With almost 6000000 websites hosted on more than 15000 servers, the OVHcloud Webhosting SRE team manage lots of alerts during their working day.
Our infrastructure is constantly growing, but to scale smoothly, the amount of time spent solving alerts should not increase proportionally.
We need, therefore, some tools to help us. In our team, we call it the selfheal.
What is the selfheal?
The selfheal refers to the automation of alert solving in our production environments. The automated process is able to fix well-known issues, with no admin interaction.
Why do we need it?
We must limit the time we spend to solve alerts as far as possible. Not only so we have the time to run and maintain the infrastructure, but also to stay up to date.
With the number of servers we manage, a small issue can represent dozens of alerts.
We need to be efficient by automating as many production chores as possible.
Serving billions of HTTP requests each day requires a lot of resources, which is why we often use physical servers in our datacenters.
Even a single physical server requires a big follow up. It takes a lot of time to diagnose, schedule downtime, request and manage an intervention with datacenter teams, or even to reinstall the operating system when a disk is faulty.
We cannot afford to spend hours on repetitive tasks when they can be automated.
Even if software seems predictable, it will still encounter failure. This is true even when managing the underlying infrastructure that hosts millions of lines of unknown code provided by our client.

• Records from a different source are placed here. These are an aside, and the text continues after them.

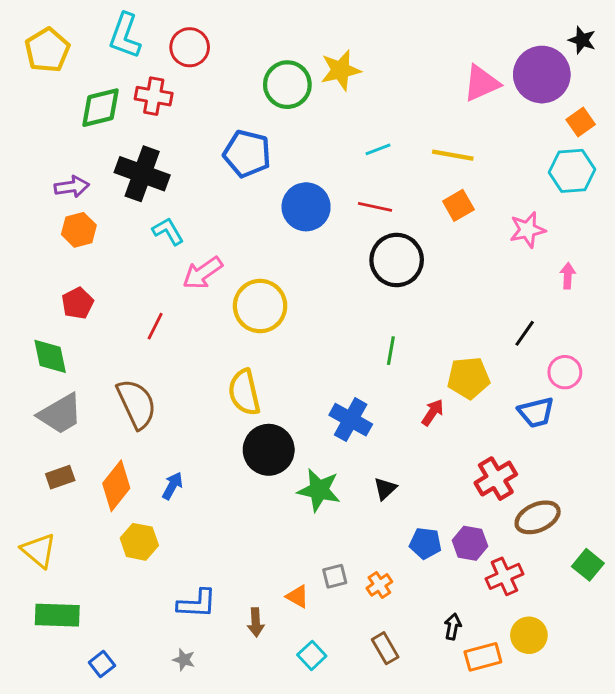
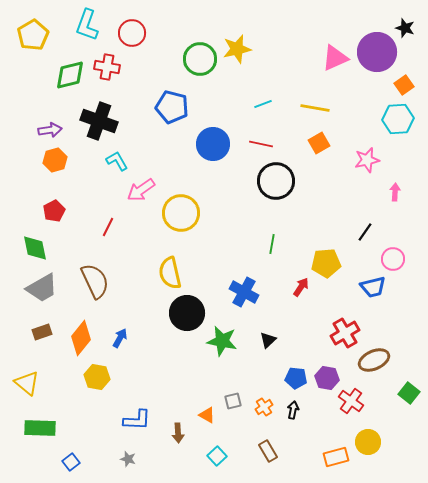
red cross: (504, 576) -> (351, 401), turned -30
black arrow: (453, 627) -> (293, 410), moved

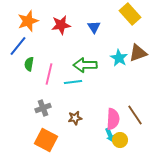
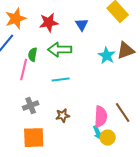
green semicircle: (29, 64) -> (33, 55), moved
green arrow: (85, 65) -> (60, 50), moved
pink line: (49, 74) -> (24, 70), moved
orange square: (46, 140) -> (34, 138), turned -30

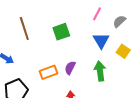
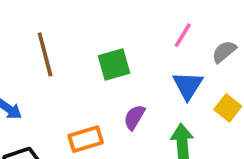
purple semicircle: (70, 68) -> (134, 117), moved

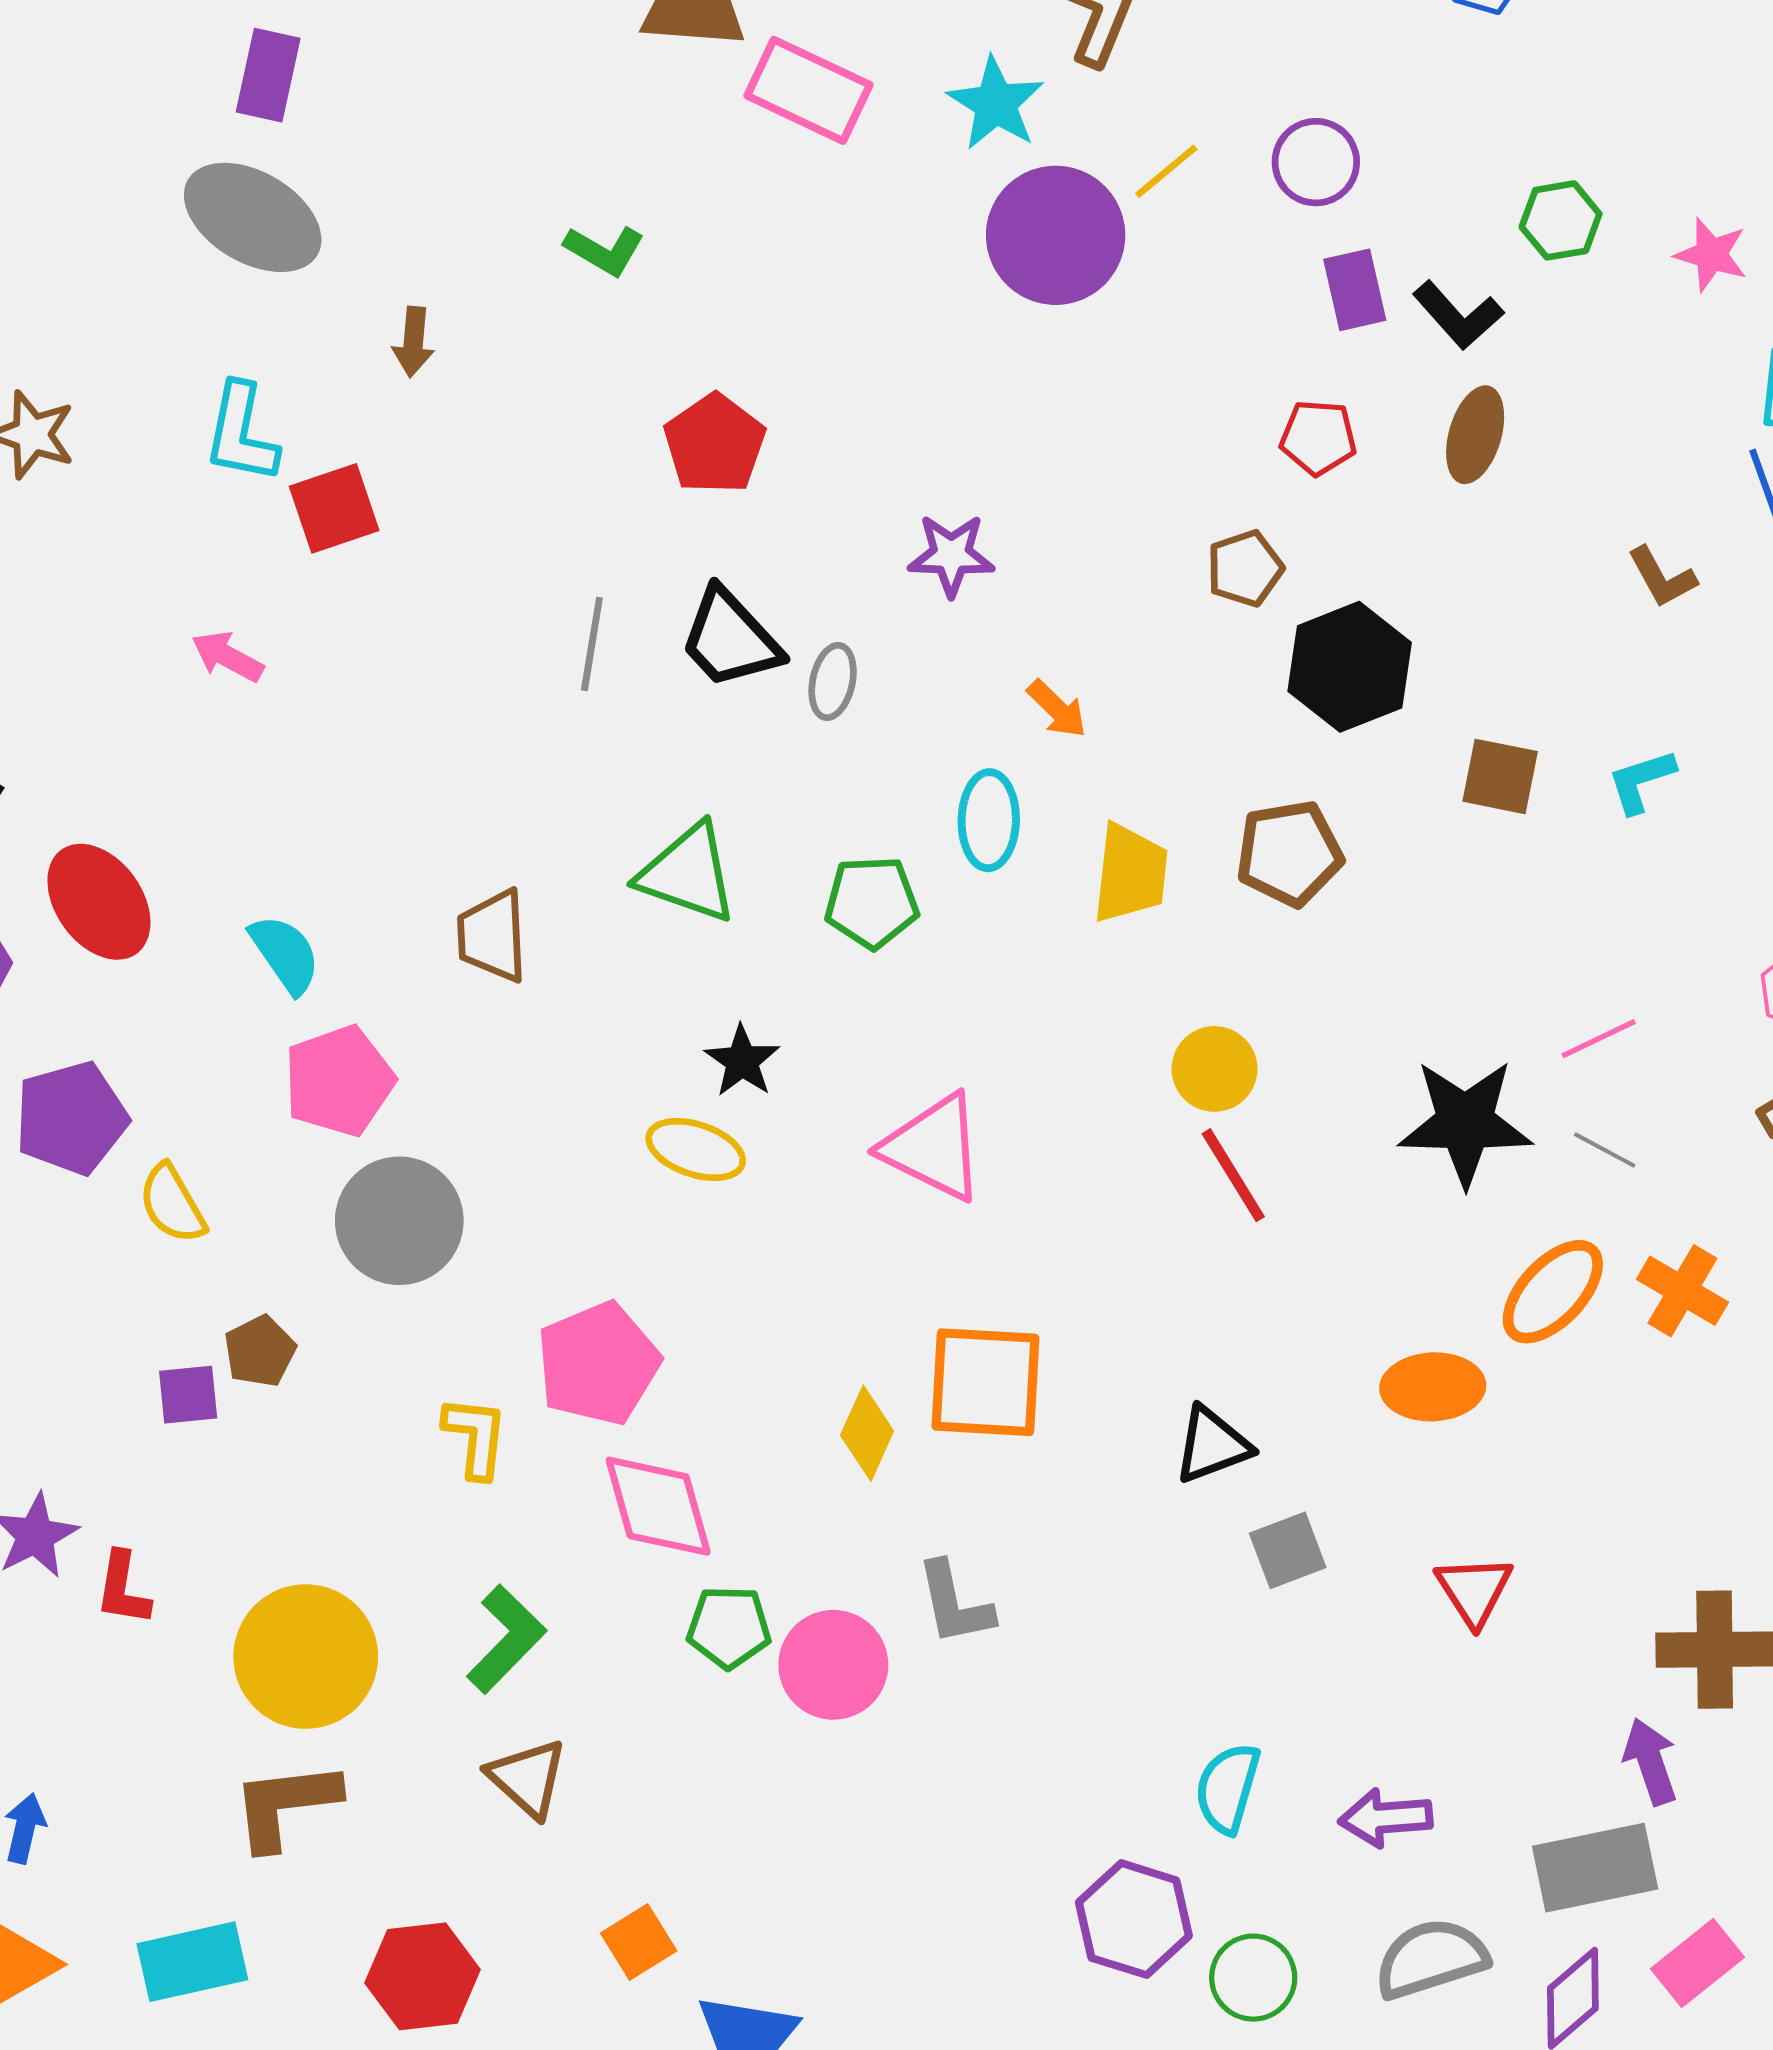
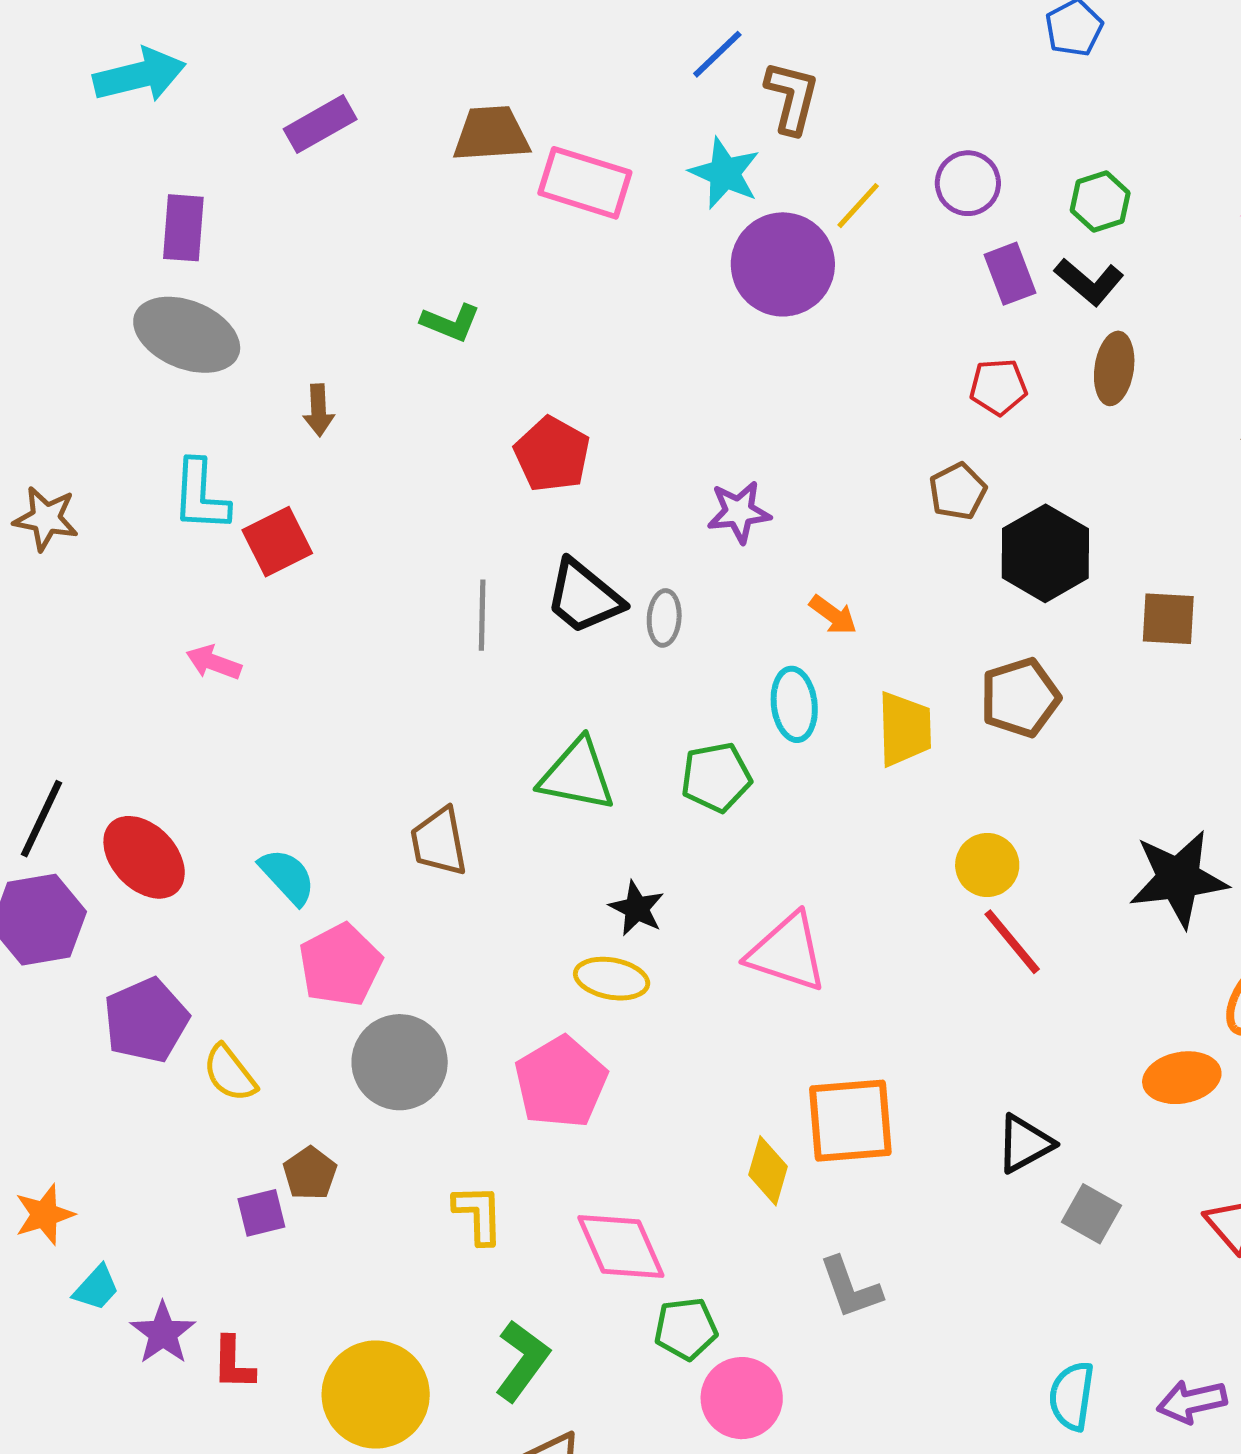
green hexagon: (1561, 220) -> (1100, 202), moved
pink pentagon: (598, 1364) -> (561, 1082), moved
gray square: (1288, 1550) -> (1091, 1214), turned -32
pink circle: (833, 1665) -> (742, 1398), moved

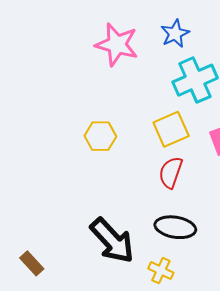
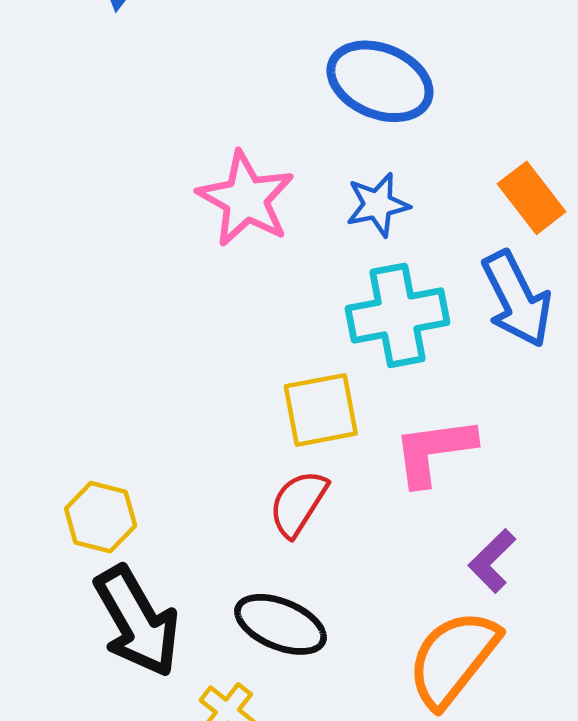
yellow hexagon: (100, 136) -> (101, 517), moved

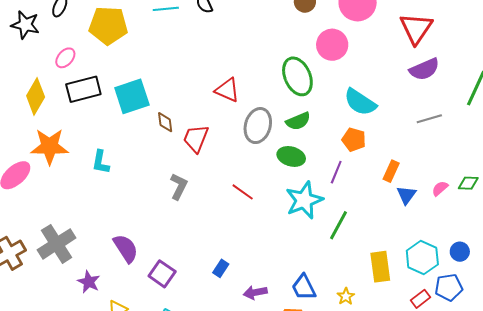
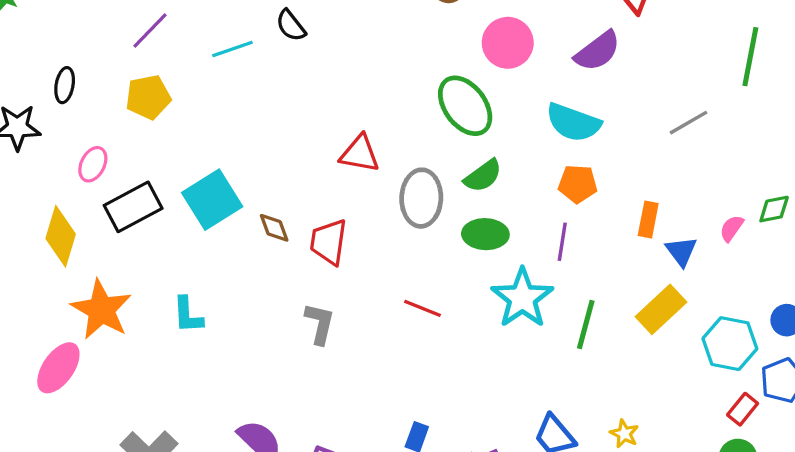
yellow pentagon: (108, 25) -> (148, 97), size x0.7
purple semicircle: (424, 69) -> (598, 51), moved
orange star: (50, 146) -> (101, 310), turned -30
yellow rectangle: (380, 267) -> (661, 309), moved, turned 68

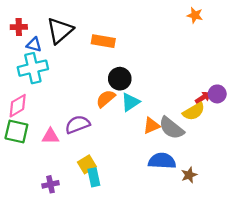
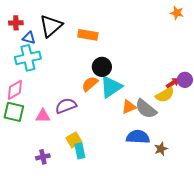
orange star: (195, 15) -> (177, 13), moved
cyan triangle: (130, 102) -> (111, 87), size x1.4

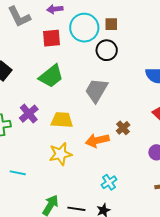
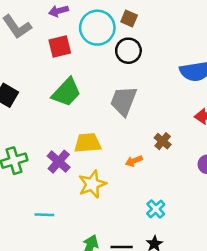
brown square: (111, 24) -> (129, 18), turned 32
purple cross: (29, 114) -> (59, 162), moved
orange arrow: (97, 140) -> (134, 161), size x0.6

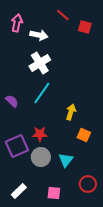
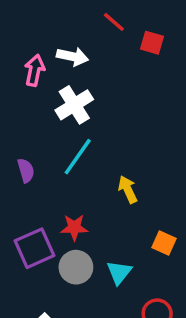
pink arrow: (17, 23) -> (35, 70), moved
purple semicircle: (12, 101) -> (26, 170), turned 32
yellow arrow: (71, 112) -> (128, 189), turned -42
orange square: (84, 135) -> (164, 243), moved

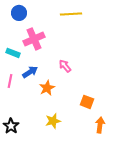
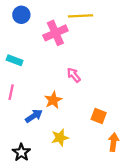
pink cross: (34, 39) -> (55, 33), moved
blue arrow: (30, 72) -> (34, 116), moved
black star: (11, 126) -> (21, 152), moved

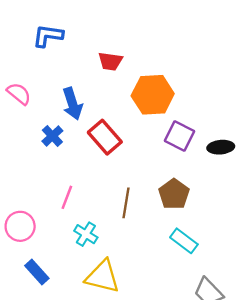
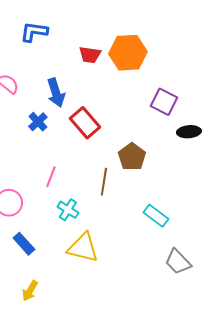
orange hexagon: (153, 95) -> (128, 53), moved
purple square: (179, 136) -> (164, 102), moved
brown pentagon: (174, 194) -> (132, 157), moved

While we try to have a stable software stack, we cannot predict all behaviour. Many of the software problems can be solved with a restart or a quick fix, and lots of these operations can also be automated.
We should alert the on-call admin staff as little as possible, only when it’s absolutely necessary.
The idea is is to log each action done by the selfheal to identify bug or error patterns and then work on longer term fixes.
The selfheal at Webhosting
At Webhosting we split selfheal in two part:
- External selfheal which handles hardware problems or anything that can not be solved by the host itself.
- Internal selfheal which is intended to solve software problems on a given system.
In this article, we will discuss the the external part.
As we said earlier, the external part of our selfheal is mainly intended to solve hardware problems that cannot be solved by the server alone.
To accomplish this, we created a small micro-service application that listens – monitoring events.
We could have chosen an existing tool (like StackStorm), but we didn’t. Here’s why:
- Building micro-services is really simple and fast at OVH.
- Structured, detailed and simple logs with a uniq uuid to follow each selfheal task in our internal logging system (which allow us to graph them easily).
- Simple integration with our existing tools and ecosystem
- Fast and easy deployment in all our regions
- Simple CI/CD (unit-testing, etc)
- Custom notifications, like chat-bot
- Intelligence and history
How it works
Everything starts with our monitoring, which scraps the servers probes and sends all alerts in a Kafka topic.
The application consumes Kafka events and then reacts instantly with the correct workflow, depending on the problem.
The app will react with the appropriate workflow depending on the alert it gets. It does this by performing the correct API call to our different services and tools.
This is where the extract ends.